Copy exactly the lines of the records below, and only those lines, beginning with the line that contains "に包まれたリゾートで（そんなDVDが" and ending with the line that contains "お気軽にご参加ください。".

** SOURCE DATA follows **

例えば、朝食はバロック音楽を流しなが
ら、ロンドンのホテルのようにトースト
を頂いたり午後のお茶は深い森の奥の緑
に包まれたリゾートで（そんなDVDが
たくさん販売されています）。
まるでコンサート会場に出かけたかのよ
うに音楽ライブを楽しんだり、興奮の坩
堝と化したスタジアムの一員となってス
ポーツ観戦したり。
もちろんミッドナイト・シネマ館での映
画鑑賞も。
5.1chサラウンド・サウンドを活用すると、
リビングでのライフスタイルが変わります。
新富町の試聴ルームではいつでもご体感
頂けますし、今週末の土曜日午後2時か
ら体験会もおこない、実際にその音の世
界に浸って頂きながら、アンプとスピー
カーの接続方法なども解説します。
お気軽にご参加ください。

** End of SOURCE DATA **
** SOURCE DATA follows **

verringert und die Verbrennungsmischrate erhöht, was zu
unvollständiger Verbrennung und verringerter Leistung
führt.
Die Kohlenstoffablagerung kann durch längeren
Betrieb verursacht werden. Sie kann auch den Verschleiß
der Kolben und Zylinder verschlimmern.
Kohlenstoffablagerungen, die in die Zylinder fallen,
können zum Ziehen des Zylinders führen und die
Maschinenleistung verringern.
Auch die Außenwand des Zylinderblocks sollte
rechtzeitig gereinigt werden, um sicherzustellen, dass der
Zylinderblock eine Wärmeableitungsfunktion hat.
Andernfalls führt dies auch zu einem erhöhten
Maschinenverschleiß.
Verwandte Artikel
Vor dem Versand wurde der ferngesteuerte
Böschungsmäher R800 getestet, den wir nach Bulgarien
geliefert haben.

** End of SOURCE DATA **

> RESULT FOR THIS TASK:
に包まれたリゾートで（そんなDVDが
たくさん販売されています）。
まるでコンサート会場に出かけたかのよ
うに音楽ライブを楽しんだり、興奮の坩
堝と化したスタジアムの一員となってス
ポーツ観戦したり。
もちろんミッドナイト・シネマ館での映
画鑑賞も。
5.1chサラウンド・サウンドを活用すると、
リビングでのライフスタイルが変わります。
新富町の試聴ルームではいつでもご体感
頂けますし、今週末の土曜日午後2時か
ら体験会もおこない、実際にその音の世
界に浸って頂きながら、アンプとスピー
カーの接続方法なども解説します。
お気軽にご参加ください。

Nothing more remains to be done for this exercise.